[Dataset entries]
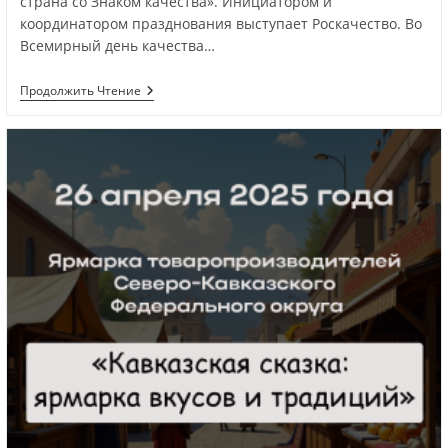
страна со Знаком качества». Инициатором и
координатором празднования выступает Роскачество. Во
Всемирный день качества…
Продолжить Чтение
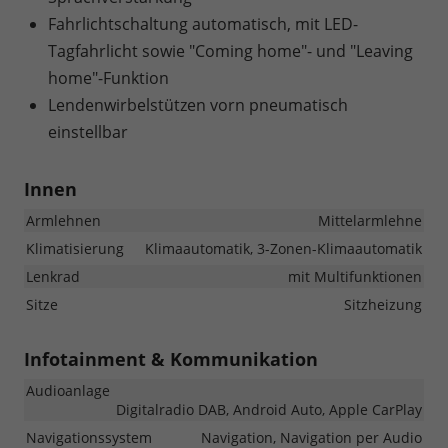
Fahrlichtschaltung automatisch, mit LED-
Tagfahrlicht sowie "Coming home"- und "Leaving
home"-Funktion
Lendenwirbelstützen vorn pneumatisch
einstellbar
Innen
Armlehnen
Mittelarmlehne
Klimatisierung
Klimaautomatik, 3-Zonen-Klimaautomatik
Lenkrad
mit Multifunktionen
Sitze
Sitzheizung
Infotainment & Kommunikation
Audioanlage
Digitalradio DAB, Android Auto, Apple CarPlay
Navigationssystem
Navigation, Navigation per Audio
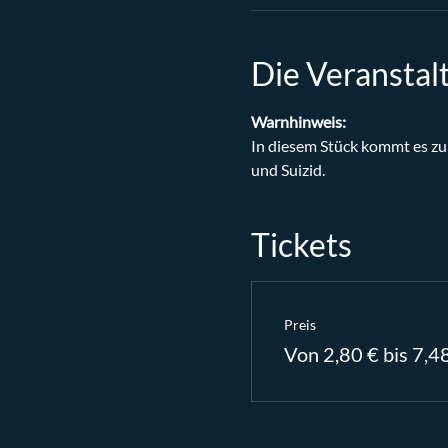
Die Veranstal
Warnhinweis:
In diesem Stück kommt es zu
und Suizid.
Tickets
Preis
Von 2,80 € bis 7,4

> [WHAT YOU WILL DO]: Please repeat each record exactly and keep every picture out of the copy.

> [YOUR RESPONSE]:
страна со Знаком качества». Инициатором и
координатором празднования выступает Роскачество. Во
Всемирный день качества…
Продолжить Чтение
Fahrlichtschaltung automatisch, mit LED-
Tagfahrlicht sowie "Coming home"- und "Leaving
home"-Funktion
Lendenwirbelstützen vorn pneumatisch
einstellbar
Innen
Armlehnen
Mittelarmlehne
Klimatisierung
Klimaautomatik, 3-Zonen-Klimaautomatik
Lenkrad
mit Multifunktionen
Sitze
Sitzheizung
Infotainment & Kommunikation
Audioanlage
Digitalradio DAB, Android Auto, Apple CarPlay
Navigationssystem
Navigation, Navigation per Audio
Die Veranstal
Warnhinweis:
In diesem Stück kommt es zu
und Suizid.
Tickets
Preis
Von 2,80 € bis 7,4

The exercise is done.